La vita umana resisteva, seppure precariamente, sulla Luna, sepolta sotto le rocce dell'enorme cratere Alphonsus. Priva di aria e di acqua, la Luna era un ambiente molto duro per le poche centinaia di ingegneri e tecnici che vi abitavano e lavoravano.
Douglas Morgan stava seduto di fronte a una consolle. Osservava uno schermo monitor installato molto al di sotto della superficie del grande cratere del diametro di centotrenta chilometri. Sullo schermo vide tre uomini in rigide tute bianche intenti a lavorare in superficie. Gli apparecchi posti ai lati dello schermo gli trasmettevano tutte le informazioni essenziali su quei tre: il battito cardiaco, la respirazione, le temperature corporee, la pressione del sangue, e altro ancora. Altri indicatori gli fornivano i dati della temperatura delle rocce riarse dal sole, il livello delle radiazioni in superficie, il numero dei giorni che mancavano al tramonto.

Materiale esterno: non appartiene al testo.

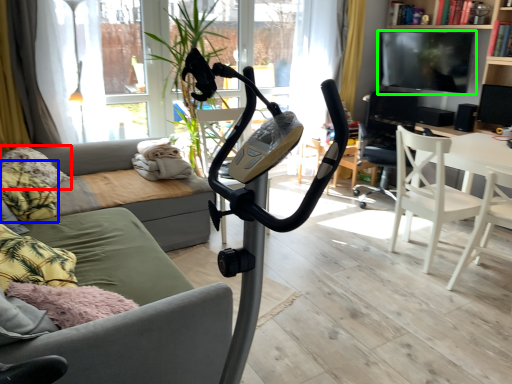 Question: Which object is positioned closest to pillow (highlighted by a red box)? Select from pillow (highlighted by a blue box) and television (highlighted by a green box).

Choices:
 (A) pillow
 (B) television

Answer: (A) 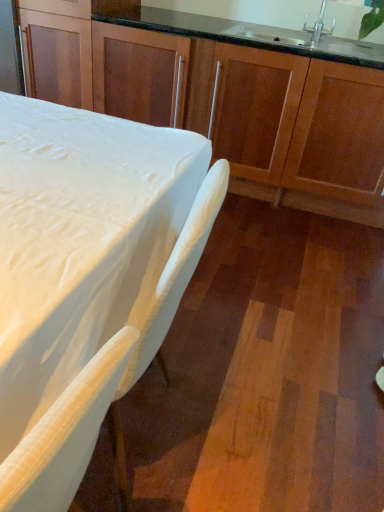 Describe the element at coordinates (232, 100) in the screenshot. The image size is (384, 512). I see `wooden cabinets at center` at that location.

Identify the location of wooden cabinets at center. (232, 100).

From the image's perspective, which one is positioned lower, white matte table at lower left or silver metallic faucet at upper right?

white matte table at lower left appears lower in the image.

Does white matte table at lower left lie behind silver metallic faucet at upper right?

That is False.

Visually, is white matte table at lower left positioned to the left or to the right of silver metallic faucet at upper right?

Clearly, white matte table at lower left is on the left of silver metallic faucet at upper right in the image.

Identify the location of faucet that appears behind the wooden cabinets at center. The width and height of the screenshot is (384, 512). (318, 26).

Consider the image. Is silver metallic faucet at upper right wider or thinner than wooden cabinets at center?

In the image, silver metallic faucet at upper right appears to be more narrow than wooden cabinets at center.

Is silver metallic faucet at upper right positioned far away from wooden cabinets at center?

No, silver metallic faucet at upper right is in close proximity to wooden cabinets at center.

Is silver metallic faucet at upper right facing away from white matte table at lower left?

No, white matte table at lower left is not at the back of silver metallic faucet at upper right.

Which of these two, silver metallic faucet at upper right or white matte table at lower left, stands shorter?

Standing shorter between the two is silver metallic faucet at upper right.

At what (x,y) coordinates should I click in order to perform the action: click on table below the silver metallic faucet at upper right (from the image's perspective). Please return your answer as a coordinate pair (x, y). The width and height of the screenshot is (384, 512). Looking at the image, I should click on (77, 276).

From a real-world perspective, is wooden cabinets at center over white matte table at lower left?

Yes, from a real-world perspective, wooden cabinets at center is over white matte table at lower left

Which object is more forward, wooden cabinets at center or white matte table at lower left?

white matte table at lower left is more forward.

From the image's perspective, between wooden cabinets at center and white matte table at lower left, who is located below?

From the image's view, white matte table at lower left is below.

Is wooden cabinets at center to the right of white matte table at lower left from the viewer's perspective?

Indeed, wooden cabinets at center is positioned on the right side of white matte table at lower left.

Can you confirm if white matte table at lower left is smaller than wooden cabinets at center?

Correct, white matte table at lower left occupies less space than wooden cabinets at center.

From the image's perspective, is white matte table at lower left beneath wooden cabinets at center?

Correct, white matte table at lower left appears lower than wooden cabinets at center in the image.

Is the position of white matte table at lower left more distant than that of wooden cabinets at center?

No, white matte table at lower left is closer to the viewer.

Are white matte table at lower left and wooden cabinets at center beside each other?

No, white matte table at lower left is not beside wooden cabinets at center.

Which is behind, point (355, 148) or point (321, 7)?

Positioned behind is point (321, 7).

Considering the relative positions of wooden cabinets at center and silver metallic faucet at upper right in the image provided, is wooden cabinets at center to the right of silver metallic faucet at upper right from the viewer's perspective?

Incorrect, wooden cabinets at center is not on the right side of silver metallic faucet at upper right.

Which of these two, wooden cabinets at center or silver metallic faucet at upper right, is wider?

wooden cabinets at center.

Locate an element on the screen. table located in front of the silver metallic faucet at upper right is located at coordinates (77, 276).

This screenshot has height=512, width=384. I want to click on faucet that is behind the wooden cabinets at center, so click(318, 26).

Consider the image. Which object lies further to the anchor point silver metallic faucet at upper right, white matte table at lower left or wooden cabinets at center?

Based on the image, white matte table at lower left appears to be further to silver metallic faucet at upper right.

From the image, which object appears to be nearer to white matte table at lower left, wooden cabinets at center or silver metallic faucet at upper right?

wooden cabinets at center is positioned closer to the anchor white matte table at lower left.

When comparing their distances from wooden cabinets at center, does white matte table at lower left or silver metallic faucet at upper right seem further?

white matte table at lower left lies further to wooden cabinets at center than the other object.

Considering their positions, is silver metallic faucet at upper right positioned further to wooden cabinets at center than white matte table at lower left?

Based on the image, white matte table at lower left appears to be further to wooden cabinets at center.

Looking at the image, which one is located closer to white matte table at lower left, silver metallic faucet at upper right or wooden cabinets at center?

Based on the image, wooden cabinets at center appears to be nearer to white matte table at lower left.

Looking at the image, which one is located further to silver metallic faucet at upper right, wooden cabinets at center or white matte table at lower left?

Based on the image, white matte table at lower left appears to be further to silver metallic faucet at upper right.

The width and height of the screenshot is (384, 512). Find the location of `cabinetry between silver metallic faucet at upper right and white matte table at lower left from top to bottom`. cabinetry between silver metallic faucet at upper right and white matte table at lower left from top to bottom is located at coordinates (232, 100). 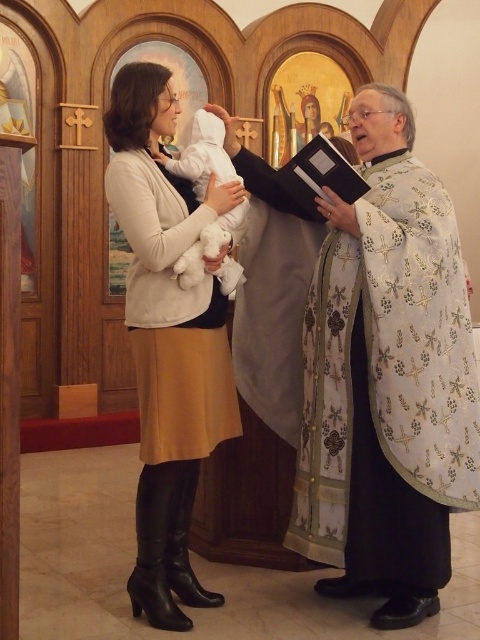 Based on the scene described, which object is shorter between the white embroidered robe at right and the matte white sweater at center?

The white embroidered robe at right is shorter than the matte white sweater at center.

You are an interior designer planning to place a rectangular table between the matte white sweater at center and the white plush at center. The table is 1.2 meters wide. Can the table fit between them without overlapping either object?

The matte white sweater at center might be wider than white plush at center, but since the exact width difference isn not specified, it is uncertain whether the 1.2 meter table can fit between them. Further measurements are needed to confirm.

You are a photographer taking a closeup shot of the two items at the center of the scene. The camera has a maximum focus range of 12 inches. Can you focus on both the matte white sweater at center and the white plush at center simultaneously?

The matte white sweater at center is 12.74 inches away from the white plush at center. Since the distance between them exceeds the camera maximum focus range of 12 inches, you cannot focus on both simultaneously. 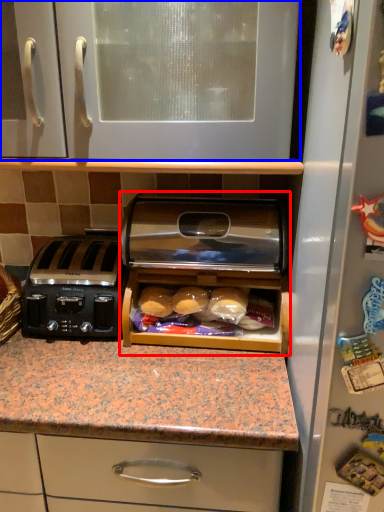 Question: Which point is closer to the camera, home appliance (highlighted by a red box) or cabinetry (highlighted by a blue box)?

Choices:
 (A) home appliance
 (B) cabinetry

Answer: (B) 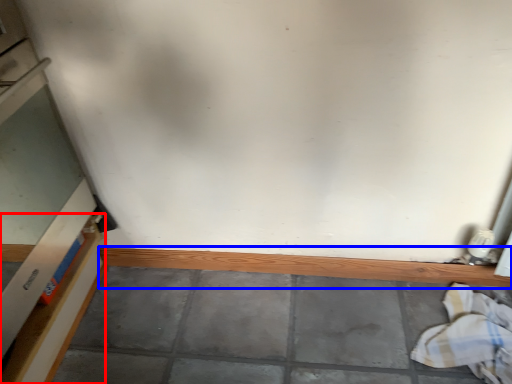 Question: Which object appears farthest to the camera in this image, shelf (highlighted by a red box) or ledge (highlighted by a blue box)?

Choices:
 (A) shelf
 (B) ledge

Answer: (B) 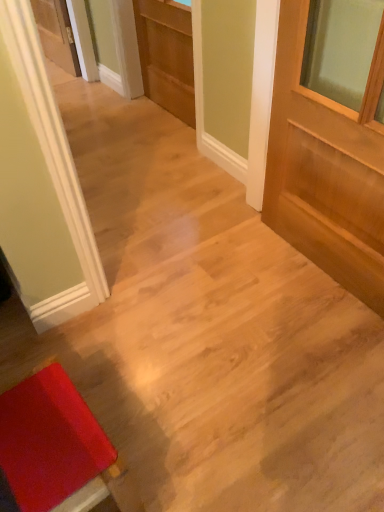 The height and width of the screenshot is (512, 384). What are the coordinates of `vacant space in light brown wood door at right, the first door when ordered from front to back (from a real-world perspective)` in the screenshot? It's located at (308, 264). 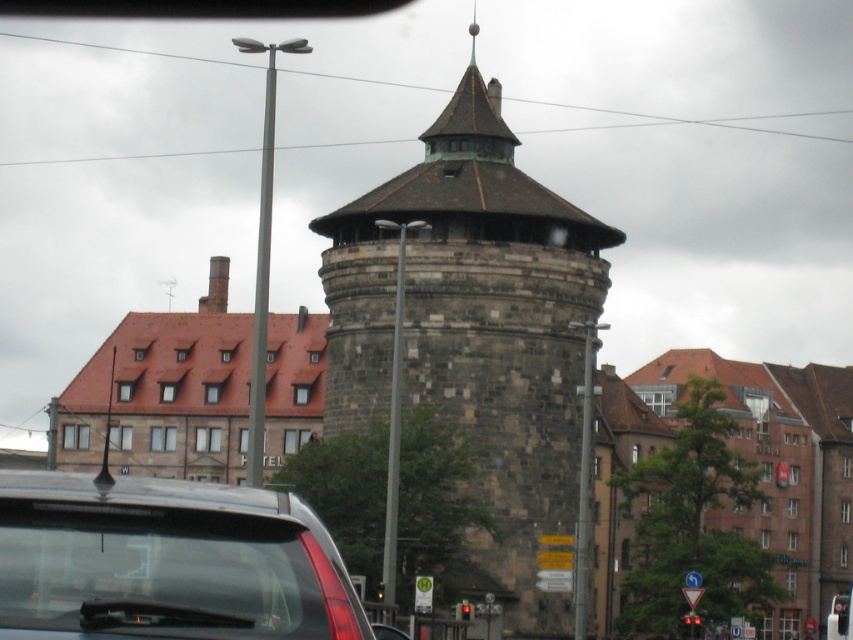 Question: Is brown stone tower at center smaller than transparent glass car at lower left?

Choices:
 (A) yes
 (B) no

Answer: (B)

Question: Can you confirm if brown stone tower at center is positioned below transparent glass car at lower left?

Choices:
 (A) no
 (B) yes

Answer: (A)

Question: Which point is farther from the camera taking this photo?

Choices:
 (A) (418, 180)
 (B) (225, 525)

Answer: (A)

Question: Is brown stone tower at center above transparent glass car at lower left?

Choices:
 (A) yes
 (B) no

Answer: (A) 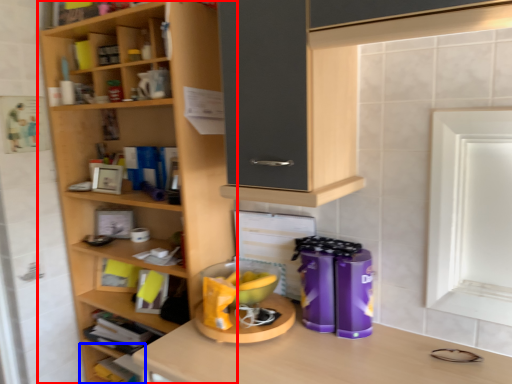 Question: Among these objects, which one is farthest to the camera, shelf (highlighted by a red box) or shelf (highlighted by a blue box)?

Choices:
 (A) shelf
 (B) shelf

Answer: (B) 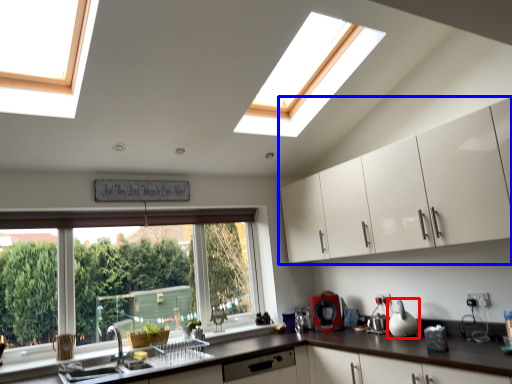 Question: Which object appears closest to the camera in this image, appliance (highlighted by a red box) or cabinetry (highlighted by a blue box)?

Choices:
 (A) appliance
 (B) cabinetry

Answer: (B) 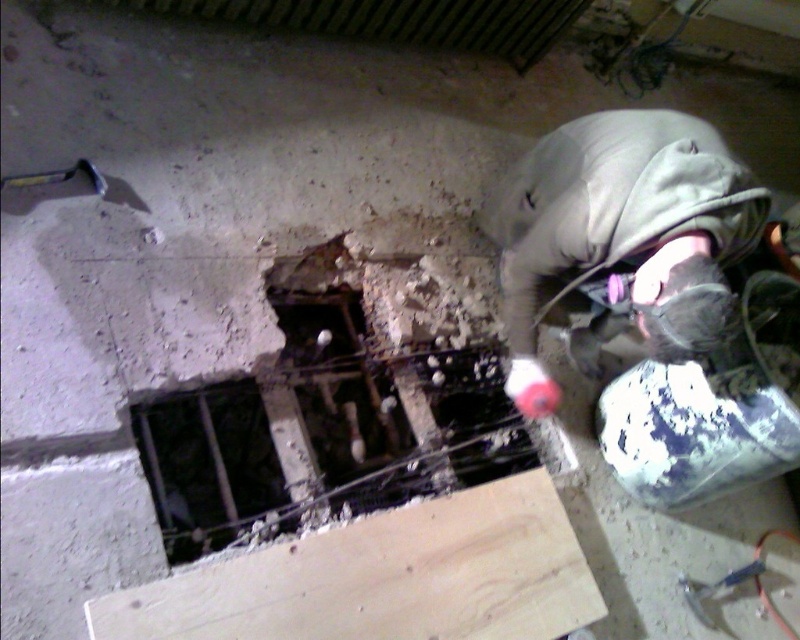 Question: Which of the following is the farthest from the observer?

Choices:
 (A) (433, 564)
 (B) (210, 529)
 (C) (716, 273)

Answer: (A)

Question: In this image, where is gray fabric construction worker at upper right located relative to dark metal bars at center?

Choices:
 (A) below
 (B) above

Answer: (B)

Question: Which point is farther to the camera?

Choices:
 (A) (466, 595)
 (B) (664, 212)
 (C) (164, 536)

Answer: (A)

Question: Can you confirm if gray fabric construction worker at upper right is smaller than dark metal bars at center?

Choices:
 (A) no
 (B) yes

Answer: (A)

Question: Among these objects, which one is nearest to the camera?

Choices:
 (A) gray fabric construction worker at upper right
 (B) light brown wood plank at lower center

Answer: (B)

Question: Is light brown wood plank at lower center bigger than gray fabric construction worker at upper right?

Choices:
 (A) no
 (B) yes

Answer: (A)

Morgan era un uomo robusto, con le spalle larghe e il torace ampio, braccia nerborute e un chino di capelli color sabbia che continuava a ricadergli sugli occhi azzurri di nordico. Gli seccava starsene lì a svolgere quel compito di controllo. Preferiva lavorare in superficie, all'aperto, anche se questo voleva dire muoversi chiuso dentro un'ingombrante tuta rigida.
Lo schermo s'illuminò improvvisamente e lui dovette chiudere gli occhi per quel bagliore improvviso. Allungò istintivamente la mano verso il pulsante che regolava la luminosità, ma contemporaneamente tre allarmi cominciarono a suonare. Rimase con la mano a mezz'aria.
— Lisa, Fred, Martin, svelti, nel compartimento stagno! — gridò al microfono della consolle. — Muovetevi. Subito!
Le tre figure sullo schermo rimasero indecise, e alzarono gli occhi come se qualcuno avesse dato loro una pacca sulle spalle. Dietro la curva riflettente dei visori non si potevano distinguere le facce. Nessuno avrebbe potuto dire se erano impauriti, sorpresi, seccati.